The construction involves the following steps:

• Let $S$ be the set of all subsets $X$ of $\mathbb{Z}$ such that there exists integers $l(X) \le L(X)$ such that $X$ contains all integers less than $l(X)$ and no integer greater than $L(X)$.
• Let $A$ be an elementary abelian $2$-group with basis (as a vector space over the field of two elements) given by $a_X$, where $X$ ranges over $S$.
• Let $B$ be an elementary abelian $2$-group with basis (as a vector space over the field of two elements) given by $b_X$, where $X$ ranges over $S$. (Note that $A$ and $B$ are isomorphic).
• Let $M$ be the direct product of $A$ and $B$.
• For every $n \in \mathbb{Z}$, define $a_{X*n} = a_{X \cup \{ n \}}$ if $n \notin X$, and $0$ if $n \in X$. Analogously, define $b_{X * n}$. Now define, for $n \in \mathbb{Z}$:
• Automorphisms $u_n:M \to M$ given on the basis by $u_n(a_X,b_Y) = (a_X, b_{X*n} + b_Y)$.
• Automorphisms $v_n:M \to M$ given on the basis by $v_n(a_X,b_Y) = (a_{Y*n} + a_X, b_Y)$.
• Let $H$ be the subgroup of $\operatorname{Aut}(M)$ generated by the $u_n$ and $K$ be the subgroup of $\operatorname{Aut}(M)$ generated by the $v_n$.
• Define $J = \langle H, K \rangle$, again as a subgroup of $\operatorname{Aut}(M)$.
• Define $G$ as the external semidirect product $M \rtimes J$, with the action of $J$ the usual action by automorphisms.

Then, both $H$ and $K$ are $3$-subnormal subgroups of $G$, but $J = \langle H, K \rangle$ is not a subnormal subgroup of $G$.

### Preliminary computations

Claim: $[H,A] = B$ and $[K,B] = A$.

### Proof that $H$ and $K$ are both $3$-subnormal

We prove that $H$ is $3$-subnormal in three steps:

• The normal closure of $H$ in $G$ is $H^KM$: PLACEHOLDER FOR INFORMATION TO BE FILLED IN: [SHOW MORE]
• The normal closure of $H$ in $H^KM$ is $HB$: PLACEHOLDER FOR INFORMATION TO BE FILLED IN: [SHOW MORE]
• $H$ is normal in $\langle H, B \rangle$: In fact, $\langle H, B \rangle$ is an internal direct product of $H$ and $B$.

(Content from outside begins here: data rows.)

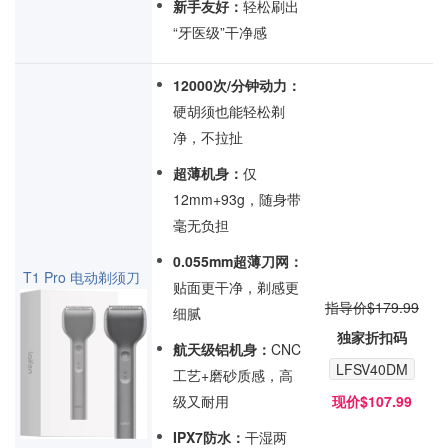
新手友好：
轻松刷出
“牙医级”干净感
12000次/分钟动力：
硬胡须也能轻松剃
净，不拉扯
超薄机身：
仅
12mm+93g，随身带
毫无负担
0.055mm超薄刀网：
T1 Pro 电动剃须刀
贴面更干净，剃感更
指导价$179.99
细腻
独家折扣码
航天级铝机身：
CNC
LFSV40DM
工艺+磨砂质感，高
级又耐用
现价$107.99
IPX7防水：
干湿两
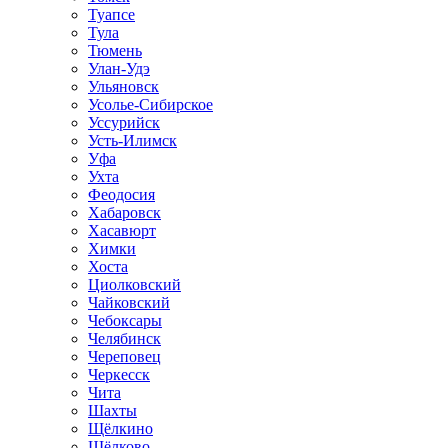
Туапсе
Тула
Тюмень
Улан-Удэ
Ульяновск
Усолье-Сибирское
Уссурийск
Усть-Илимск
Уфа
Ухта
Феодосия
Хабаровск
Хасавюрт
Химки
Хоста
Циолковский
Чайковский
Чебоксары
Челябинск
Череповец
Черкесск
Чита
Шахты
Щёлкино
Щёлково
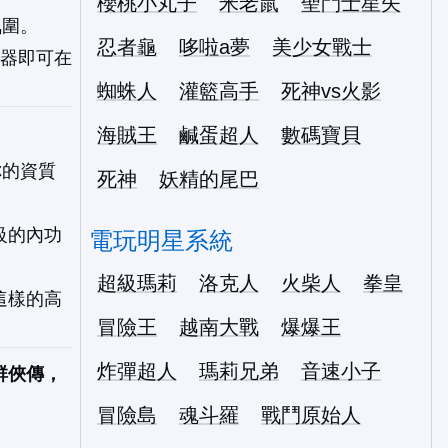
櫻桃小丸子
米老鼠
聖鬥士星矢
氛圍。
忍者龜
哆啦a夢
美少女戰士
覽器即可在
蜘蛛人
灌籃高手
死神vs火影
海賊王
鹹蛋超人
數碼寶貝
你的資質
死神
妖精的尾巴
級的內功
電玩明星系統
超級瑪莉
洛克人
火柴人
拳皇
這樣的高
冒險王
越南大戰
爆爆王
炸彈超人
瑪莉兄弟
音速小子
群俠傳，
冒險島
魂斗羅
戰鬥原始人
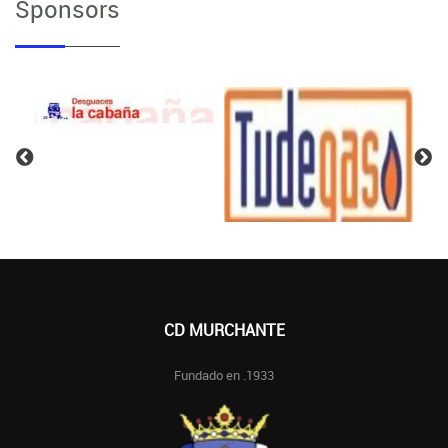
Sponsors
CD MURCHANTE
Fundado en .1933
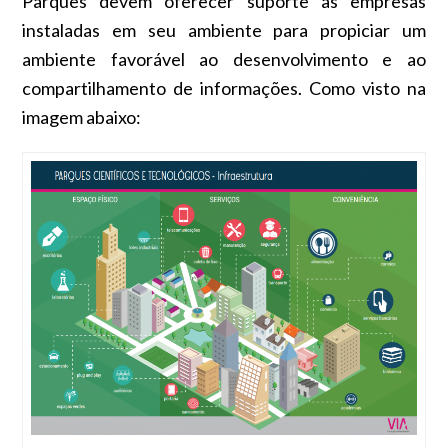
Parques devem oferecer suporte às empresas
instaladas em seu ambiente para propiciar um
ambiente favorável ao desenvolvimento e ao
compartilhamento de informações. Como visto na
imagem abaixo:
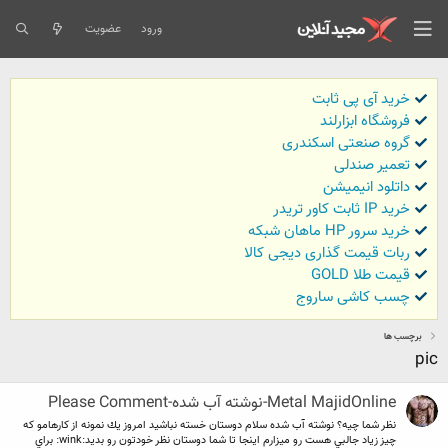
ورود
عضویت
خرید آی پی ثابت
فروشگاه ابزارلند
گروه صنعتی اسکندری
تعمیر صندلی
داتلود انیمیشن
خرید IP ثابت کاور تریدر
خرید سرور HP ماهان شبکه
ربات قیمت گذاری دیجی کالا
قیمت طلا GOLD
چسب کاشی ساروج
برچسب ها
‍pic
Metal MajidOnline-نوشته آب شده-Please Comment
نظر شما چيه؟ نوشته آب شده سلام دوستان خسته نباشيد امروز يك نمونه از كارهامو كه
چيز زياد جالبي هست رو ميزارم اينجا تا شما دوستان نظر خودتون رو بديد:wink: براي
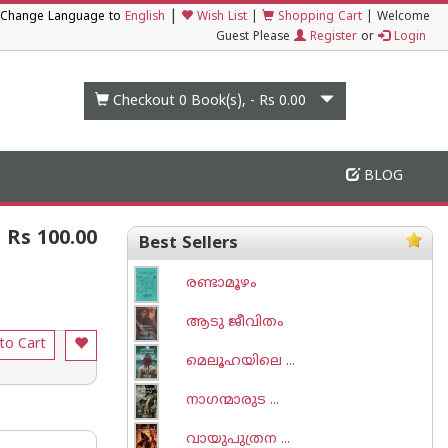
|
Change Language to
English
Wish List
|
Shopping Cart
|
Welcome
Guest Please
Register
or
Login
Checkout 0
Book(s), -
Rs 0.00
BLOG
Rs 100.00
Best Sellers
രണ്ടാമൂഴം
ആടു ജീവിതം
to Cart
മെലൂഹയിലെ ...
നാഗന്മാരുട ...
വായുപുത്രന ...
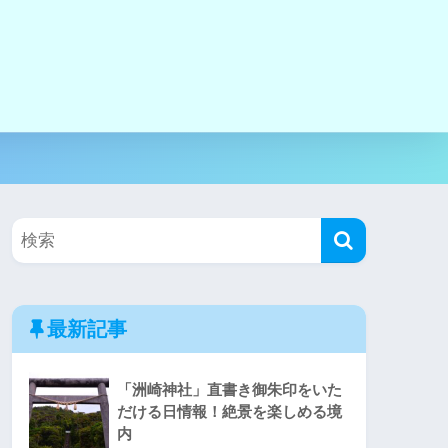
最新記事
「洲崎神社」直書き御朱印をいた
だける日情報！絶景を楽しめる境
内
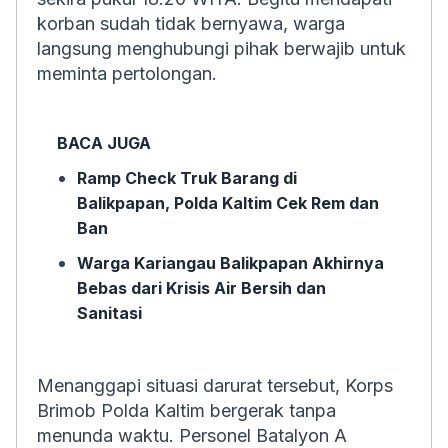
korban sudah tidak bernyawa, warga
langsung menghubungi pihak berwajib untuk
meminta pertolongan.
BACA JUGA
Ramp Check Truk Barang di
Balikpapan, Polda Kaltim Cek Rem dan
Ban
Warga Kariangau Balikpapan Akhirnya
Bebas dari Krisis Air Bersih dan
Sanitasi
Menanggapi situasi darurat tersebut, Korps
Brimob Polda Kaltim bergerak tanpa
menunda waktu. Personel Batalyon A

### Proof that $J$ is proper and contranormal

The normal closure of $J$ in $G$ contains both $H^A = H[H,A] = HB$ and $K^B = K[K,B] = KA$. Thus, the normal closure of $J$ in $G$ contains $H,K,A,B$, and hence must be the whole group $G$.

That $J$ is proper follows because it is the non-normal part of a semidirect product with a nontrivial group $M$.